Methods: A total of 142 patients with 208 lesions, including 109 hepatocellular carcinomas (HCCs), 61 metastases, 30 hemangiomas, and 8 focal nodular hyperplasias (FNHs), were enrolled in this prospective study. Contrast-enhanced ultrasonography with intermittent scanning at 2 frames per second (MI, 0.7-1.2) was conducted in the late phase (>5 minutes after bolus intravenous injection of the perflubutane-based contrast agent Sonazoid; Daiichi Sankyo, Tokyo, Japan). Two blinded readers classified the enhancement patterns of the lesions. The sensitivity, specificity, and positive predictive value (PPV) of the dominant enhancement patterns and inter-reader agreement were assessed.

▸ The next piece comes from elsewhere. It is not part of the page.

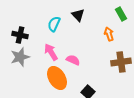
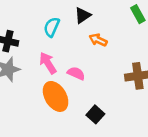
black triangle: (78, 15) -> (83, 15), turned 40
orange arrow: (109, 34) -> (98, 40), moved, turned -48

Results: A combination of diffuse enhancement with intratumoral vessels and intratumoral vessels alone yielded sensitivity of 85% (average of both readers), specificity of 88%, and a PPV of 88% for HCC. For metastasis, a combination of peripheral ringlike enhancement with peritumoral vessels and peripheral ringlike enhancement with intratumoral vessels yielded sensitivity of 79%, specificity of 95%, and a PPV of 85%. For hemangiomas, a combination of peripheral nodular enhancement with peritumoral vessels and peripheral nodular enhancement without peritumoral vessels yielded sensitivity of 75%, specificity of 99%, and a PPV of 92%. Diffuse enhancement with spoked wheel arteries yielded sensitivity of 82%, specificity of 100%, and a PPV of 87% for FNHs. Good inter-reader agreement was achieved.
Conclusions: Sonazoid-enhanced ultrasonography using intermittent imaging with a high MI can potentially be used for evaluating the enhancement patterns of focal liver tumors in the late phase.